_The task:_ Return only the final portion of the entries: the line with "Combined onboard features deliver" and every line after it, each one exact.

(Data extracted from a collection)
-----

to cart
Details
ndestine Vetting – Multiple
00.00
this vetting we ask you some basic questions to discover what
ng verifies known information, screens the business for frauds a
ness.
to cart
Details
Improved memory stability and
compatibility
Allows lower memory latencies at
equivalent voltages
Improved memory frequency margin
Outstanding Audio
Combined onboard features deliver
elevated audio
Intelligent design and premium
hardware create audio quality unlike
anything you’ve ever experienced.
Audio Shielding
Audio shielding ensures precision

-----

_Response below:_
Combined onboard features deliver
elevated audio
Intelligent design and premium
hardware create audio quality unlike
anything you’ve ever experienced.
Audio Shielding
Audio shielding ensures precision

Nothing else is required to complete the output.